Friday, December 30, 2011

If Only It Was That Easy

According to an AP story from December 28, 2009, scores of New Yorkers and tourists seeking a fresh start for the new year gathered in Times Square to put their bad memories through the shredder at the third annual Good Riddance Day. Participants lined up near the booth where discount theater tickets are sold and pitched their bad memories into an industrial-sized shredder. According the Karen Matthews, people shredded about everything you could imagine: the box score to a losing football game which knocked the New York Giants out of the playoffs, the memory of a counselor on a school field trip who was later featured on America’s Most Wanted, bills, correspondence, memories of ex-boyfriends and ex-girlfriends, and much, much more. But not to worry. If someone brought something which could not be shredded—say a computer or a tin of fattening snacks—a dumpster and a sledgehammer were available them.

People come from near and far for this annual event. The turnout says something about the hunger people have to rid themselves of past mistakes, sins, bad memories, broken hearts, and hurtful relationships. Just smash ‘em with a sledgehammer or put ‘em through a shredder. There! All gone!

If only it was this easy. But it’s not. While there’s much symbolic value in Good Riddance Day, and while it surely feels good for a while, the hurt, the scars, the tough consequences, don’t go away with the swing of a hammer or the push of a button. They linger. They gnaw. They suck the life out of you and steal your joy.

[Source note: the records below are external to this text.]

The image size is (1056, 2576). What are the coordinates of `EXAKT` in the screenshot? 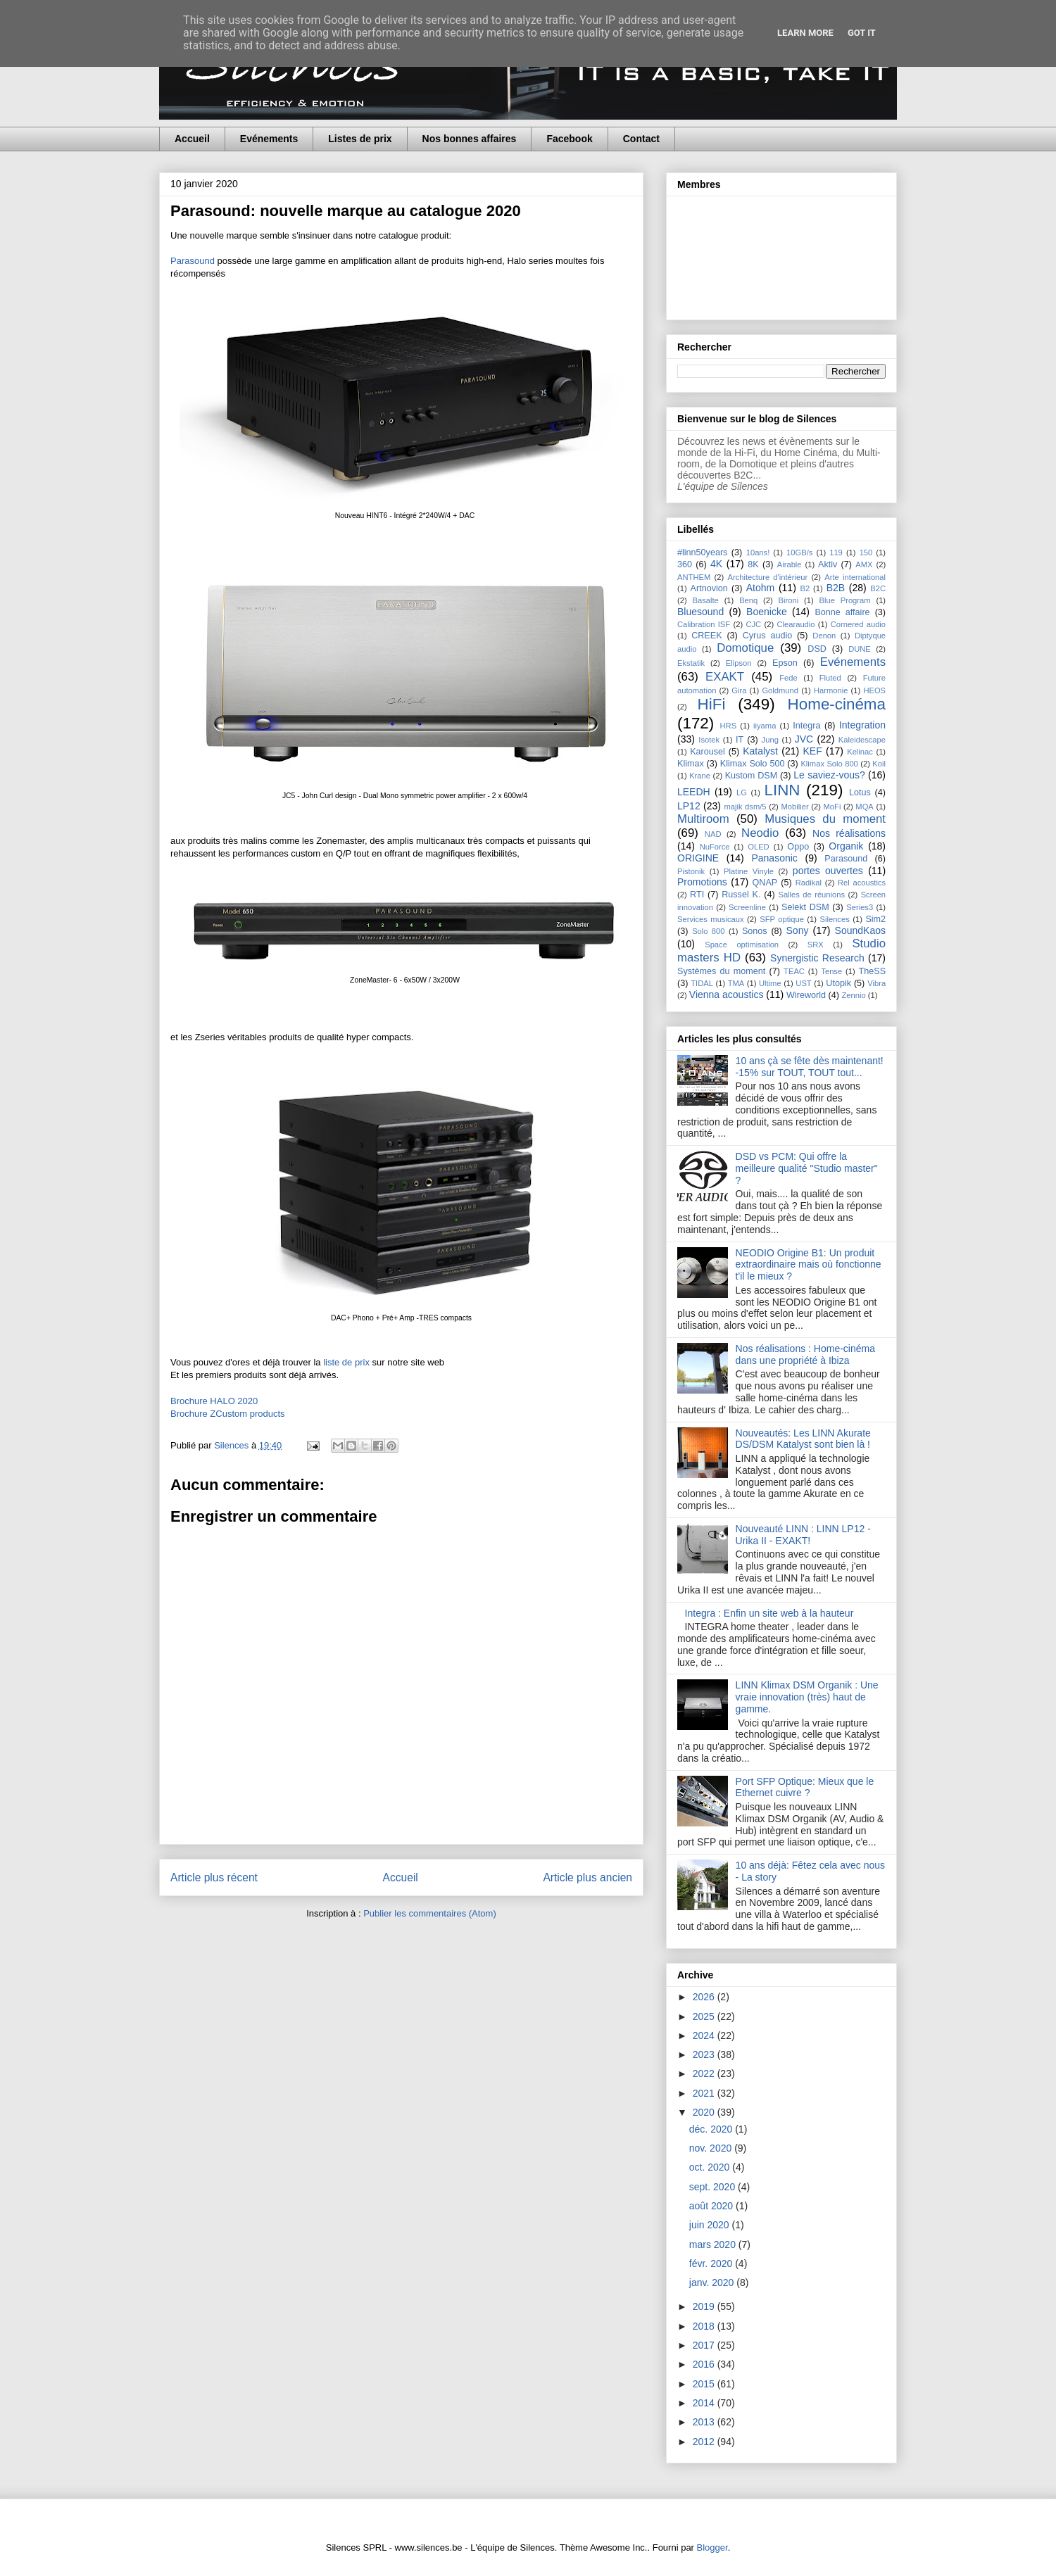 It's located at (724, 676).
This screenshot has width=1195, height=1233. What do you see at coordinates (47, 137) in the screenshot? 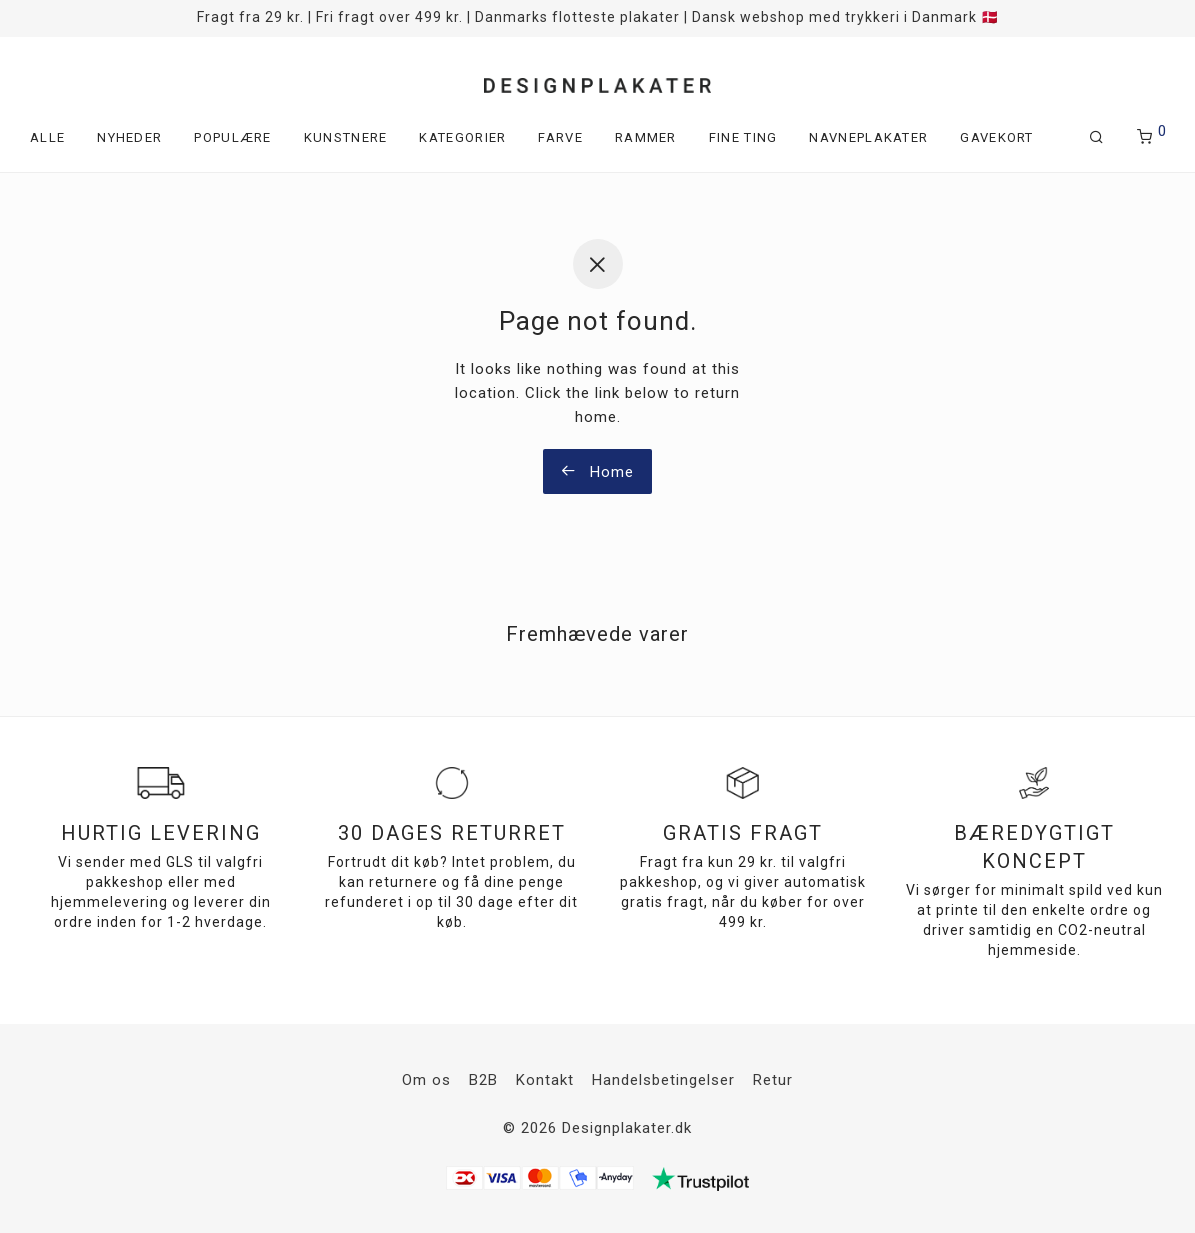 I see `Alle` at bounding box center [47, 137]. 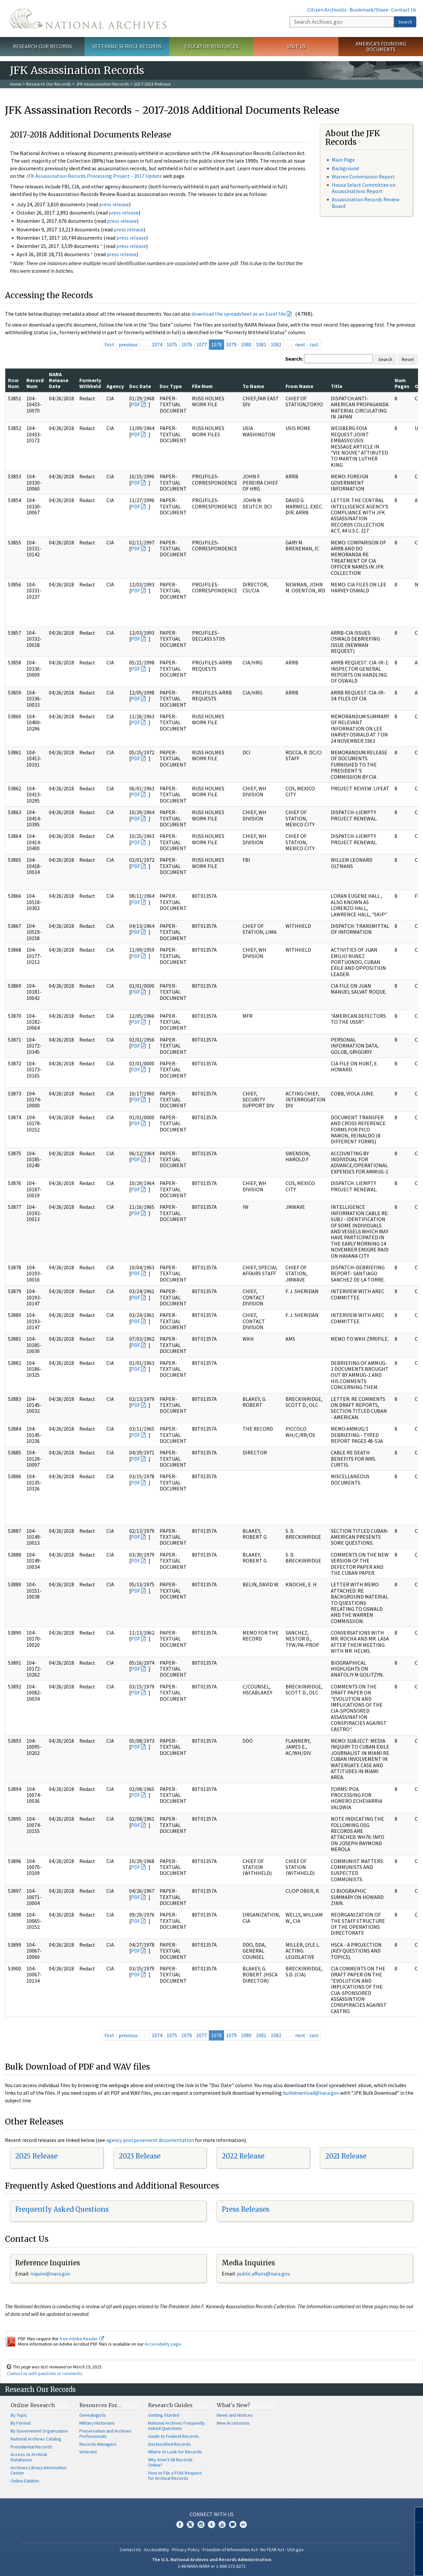 Image resolution: width=423 pixels, height=2576 pixels. Describe the element at coordinates (403, 9) in the screenshot. I see `Contact Us` at that location.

It’s not just what we get rid of that matters; it’s what we embrace in their place that matters more. Jesus told a story about a man that had a demon living in his heart. What a torment that demon was to this poor man! By good fortune, however, the man was able finally to sweep that demons clean—to run it off, to shoo it away, to send it scampering away from his heart. He sure felt better … for a season. But because the man didn’t replace that demon with anything else, the demon came back home to the man’s heart, brought along some friends, and the man was worse in the end than he was in the beginning. See what I mean? It’s not just what we get rid of that matters, it’s what we embrace in their place that matters more.

Could I encourage you on the threshold of a new year to embrace Jesus? He loves you. He forgives you. And He can set up residence in your heart that makes it possible to get rid of your heart-junk once and for all. It’s a process. Jesus does His work over time, but He can fill the void left by the sins, mistakes, and bad decisions that have haunted you for so long. When those demons try to come home, let Jesus answer the door. They won’t stick around for very long.

Getting rid of the junk that weighs you down is never as easy as it seems, but Jesus is the long-term cure. No one does true forgiveness and new beginning better than Jesus. Receive Him. Embrace Him. Trust Him. And this new year could be the best one you’ve ever enjoyed.